Previously it has been very difficult for local workers at the bottom of the global supply chain to make their voices heard. The prevalence of the mobile phone in many developing countries has opened up a new line of communication to workers, allowing us to reach them directly to find out about poor working conditions and country or region of recruitment. GeoPoll primarily communicates with workers through their own mobile phones, which will allow for a larger collective voice than an individual worker may have alone. By carefully crafting and asking questions of workers, GeoPoll will collect data that will improve supply chain transparency and ultimately drive action and accountability through our local partners.
// What are the biggest challenges of collecting and sharing labour condition data from workers via SMS, Interactive Voice Response and mobile web to eliminate forced labor?
Our pilot research for this project in Lake Victoria, Kenya has shown several challenges in collecting data through mobile phones to eliminate forced labor. The first is ensuring we access the right respondents, and that they understand the questions and are willing and able to respond. GeoPoll has had success reaching specific groups of respondents in the past, including farmers of specific crops and mothers of young children—and with the proper steps we are confident in our ability to reach the right respondents. Most importantly, we must ensure that the collected data is then shared with the right groups who can work to improve labor conditions.
// Can you tell us of a past example when data taken from a GeoPoll survey encouraged action at a local level?
In addition to helping large organizations like the World Food Programme and Coca Cola better allocate their aid and advertising funds through regular citizen surveying, GeoPoll has also supported hyper-local actors with ongoing monitoring. In Ebola-affected West Africa, Internews and Keystone Accountability both use GeoPoll public perception trackers to monitor progress in battling Ebola fears and misperceptions in local communities.
// What projected impact will your solutions have regarding forced labour issues in five years time should GeoPoll be the Rethink Supply Chains winner?
Today we rely on infrequent samples of only some aspects of supply chains to provide information on poor labor conditions.
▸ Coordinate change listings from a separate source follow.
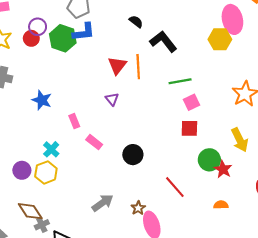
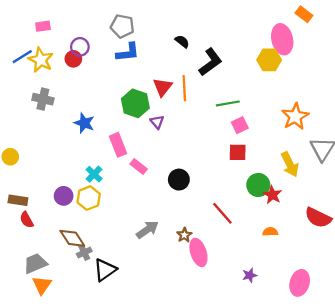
green hexagon: (63, 38) -> (135, 103), moved
black L-shape: (163, 41) -> (210, 62), turned 92
pink rectangle: (74, 121) -> (118, 145), size x1.5

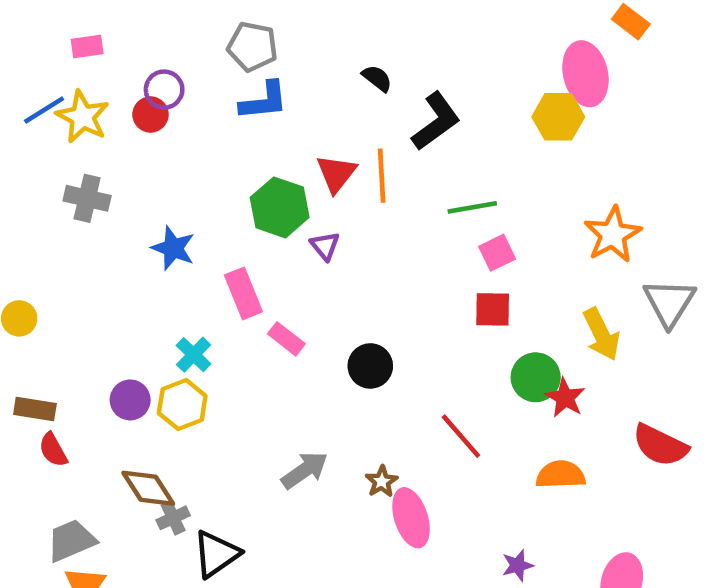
orange semicircle: (270, 232) -> (561, 475), size x1.5

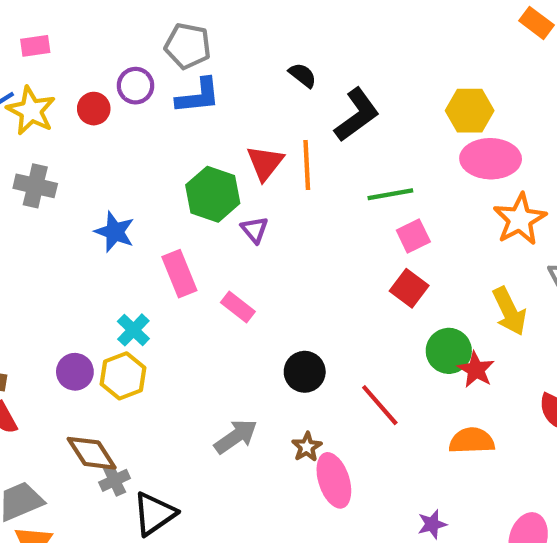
pink ellipse: (585, 74) -> (491, 159), moved, turned -76
purple circle: (164, 90) -> (135, 86), moved
red square: (493, 309) -> (409, 288), turned 36
pink rectangle: (286, 339) -> (238, 307), moved
black circle: (370, 366) -> (305, 372), moved

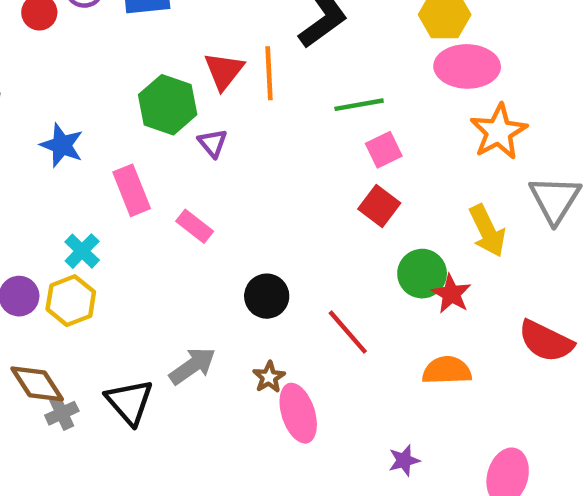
black triangle: (154, 514) -> (129, 402), moved, turned -36

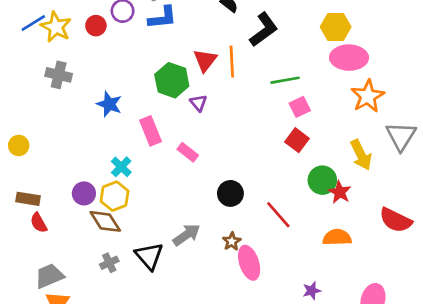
brown diamond: (37, 384) -> (105, 221), moved

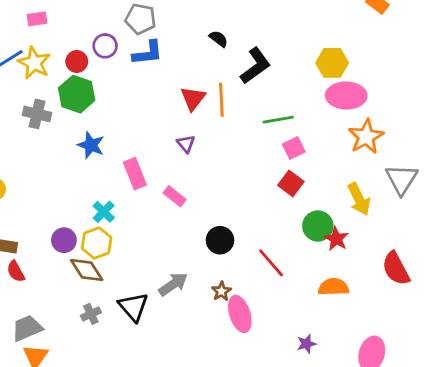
green hexagon: (172, 80) -> (77, 94), moved
red semicircle: (396, 220) -> (396, 269), turned 36

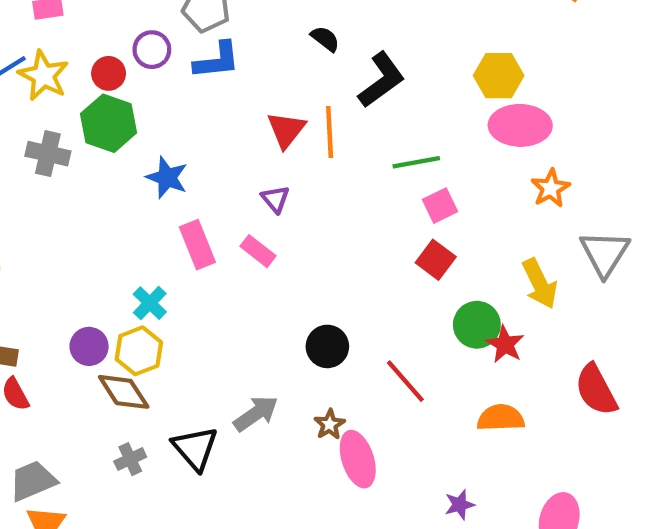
orange star: (366, 137) -> (551, 188), size x0.7
blue star: (91, 145) -> (167, 177), moved
pink rectangle: (175, 196) -> (258, 251), moved

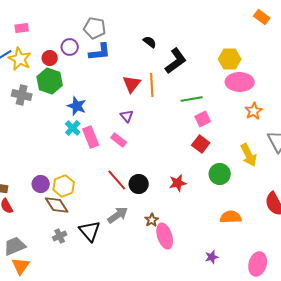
cyan cross: (150, 303) -> (73, 128), moved
red star: (505, 344) -> (178, 183), moved, turned 30
black circle: (327, 346) -> (139, 184), moved
red line: (405, 381) -> (117, 180), moved

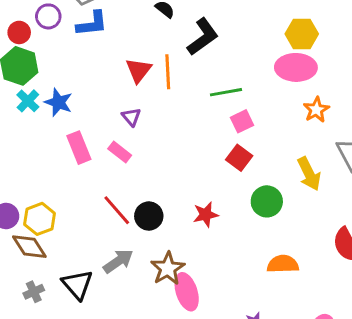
yellow hexagon: (230, 59) -> (302, 34), moved
cyan cross: (73, 128) -> (28, 101), moved
brown star: (152, 220) -> (168, 268), size x1.6

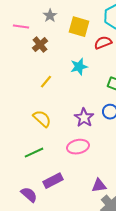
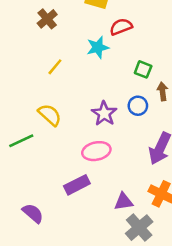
red semicircle: (103, 43) -> (121, 27), moved
green line: (34, 153) -> (21, 141), moved
purple rectangle: (53, 181) -> (77, 185), moved

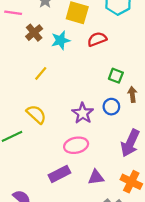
cyan star: (98, 47) -> (61, 40), moved
purple triangle: (124, 202) -> (96, 177), moved

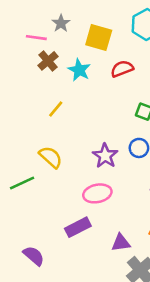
pink line: (13, 13) -> (36, 38), moved
cyan star: (61, 40) -> (79, 70), turned -30
purple triangle: (96, 177) -> (121, 243), moved

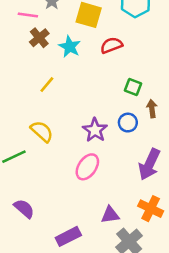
pink ellipse: (97, 193) -> (87, 167), turned -44
purple rectangle: (78, 227) -> (68, 236), moved
purple semicircle: (34, 256) -> (24, 209), moved

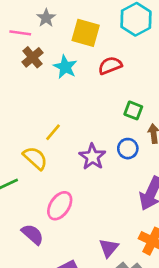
yellow line: (47, 85) -> (53, 132), moved
pink ellipse: (87, 167) -> (60, 206), moved
purple semicircle: (24, 209) -> (33, 234), moved
purple triangle: (110, 215) -> (109, 248), turned -42

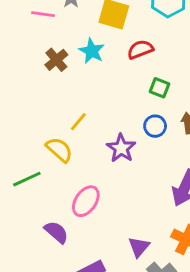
brown cross: (33, 57) -> (56, 60), moved
green square: (133, 110) -> (159, 88), moved
blue circle: (128, 149) -> (155, 126), moved

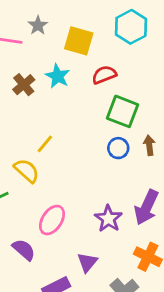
green square: (159, 88) -> (122, 111), size x1.6
purple star: (121, 148) -> (108, 219), moved
purple triangle: (139, 247) -> (87, 262), moved

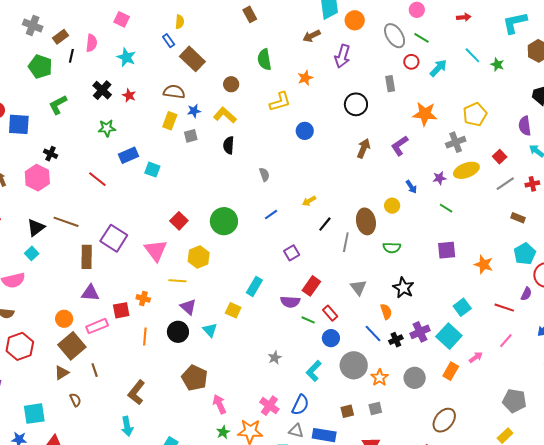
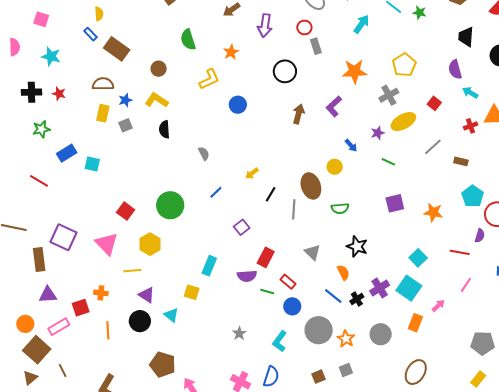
red circle: (411, 62) -> (304, 27), moved
black cross: (102, 90) -> (31, 92), turned -36
gray line: (505, 184) -> (433, 147), moved

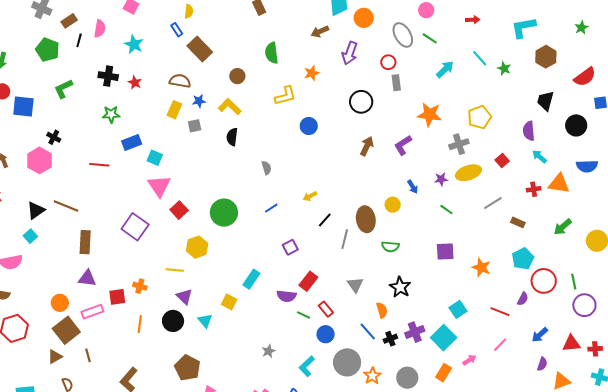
red line: (39, 181) -> (99, 165), turned -36
purple square: (63, 237) -> (135, 227), moved
pink triangle: (107, 244) -> (159, 186), moved

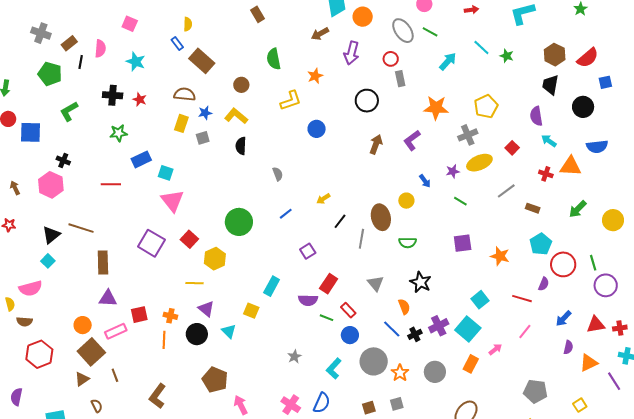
brown hexagon: (546, 57) -> (555, 55), moved
red cross: (534, 189) -> (546, 174), turned 32
red square: (179, 210) -> (189, 239), moved
orange cross: (140, 286) -> (170, 316), moved

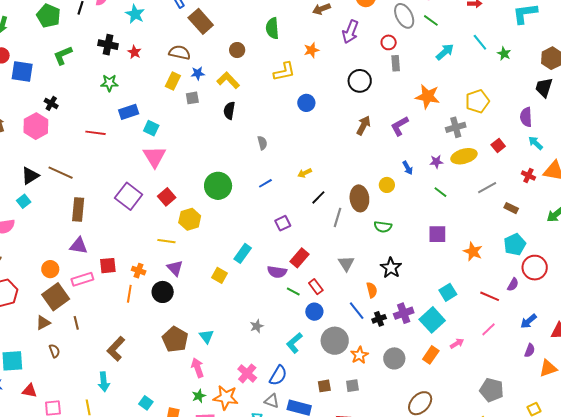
cyan triangle: (229, 331) -> (207, 336), moved

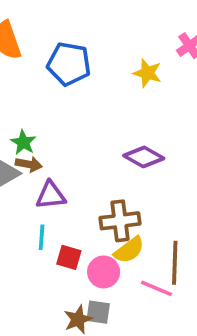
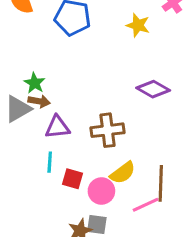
purple diamond: (144, 157) -> (153, 89), moved
brown cross: (120, 221) -> (108, 130), moved
pink line: (157, 288) -> (146, 205), turned -48

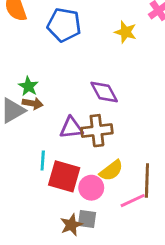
purple diamond: (153, 89) -> (104, 92), moved, turned 32
purple triangle: (57, 127) -> (71, 128), moved
red square: (73, 179) -> (64, 176), size x1.6

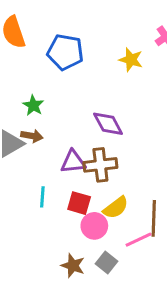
green star: (28, 86) -> (33, 105), moved
red square: (64, 176) -> (79, 203), moved, size x0.7
gray square: (87, 219) -> (107, 262), moved, turned 30
brown star: (71, 225) -> (73, 266), turned -30

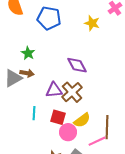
brown cross: (100, 165) -> (72, 92), turned -35

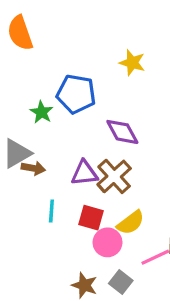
blue pentagon: (49, 18) -> (76, 94), moved
yellow star: (92, 23) -> (132, 63), moved
brown arrow: (27, 73) -> (33, 168), moved

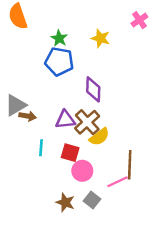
green star: (42, 112) -> (59, 38), moved
purple diamond: (122, 132) -> (93, 89), turned 30
yellow semicircle: (131, 223) -> (99, 137), moved

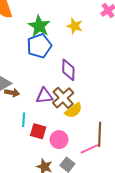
green star: (59, 38) -> (39, 26), size x1.5
blue pentagon: (59, 61) -> (39, 46), turned -30
red square: (70, 153) -> (38, 131), moved

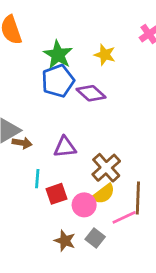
purple diamond: (68, 70) -> (91, 93), moved, turned -50
brown cross: (63, 98) -> (106, 168), moved
yellow semicircle: (74, 110) -> (103, 194), moved
red square: (38, 131) -> (57, 194), turned -35

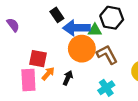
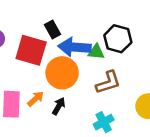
orange circle: (82, 49) -> (62, 73), moved
brown L-shape: (107, 55) -> (108, 82), turned 95
red square: (38, 59) -> (31, 50), moved, size x1.4

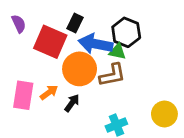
black rectangle: (53, 30) -> (75, 23), turned 48
black hexagon: (118, 39) -> (126, 32), moved
brown L-shape: (108, 82) -> (112, 75), moved

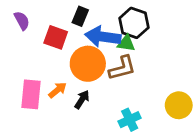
red square: (50, 42) -> (56, 37), size x0.7

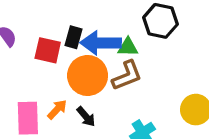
black rectangle: (80, 16) -> (73, 37), moved
black hexagon: (134, 23) -> (160, 21), moved
black arrow: (82, 99) -> (86, 117), turned 114

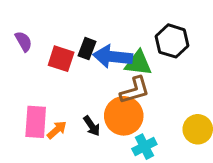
green triangle: (128, 47) -> (138, 63), size x1.4
orange circle: (88, 76) -> (124, 116), moved
orange arrow: (57, 109) -> (57, 130), moved

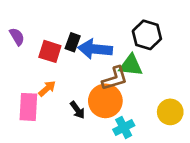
green triangle: (138, 63) -> (131, 65), moved
orange arrow: (57, 130) -> (47, 89), moved

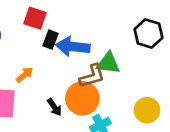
black hexagon: (147, 35) -> (148, 33), moved
red square: (50, 51) -> (35, 18), moved
orange arrow: (47, 89) -> (25, 75), moved

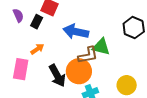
black rectangle: (50, 40) -> (37, 22), moved
black arrow: (54, 107) -> (57, 76), size x1.6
In the future, as mobile technology continues on its track for ubiquity, more data will factor into supply chain monitoring. We believe that communicating directly with workers at a local level is imperative to improving transparency for labor issues and supply chains worldwide. Our solution is highly scalable and will be implemented in several stages—ultimately NGOs and companies worldwide will be able to leverage mobile data collection in many formats to track labor issues.
"In Ebola-affected West Africa, Internews and Keystone Accountability both use GeoPoll public perception trackers to monitor progress in battling Ebola fears and misperceptions in local communities."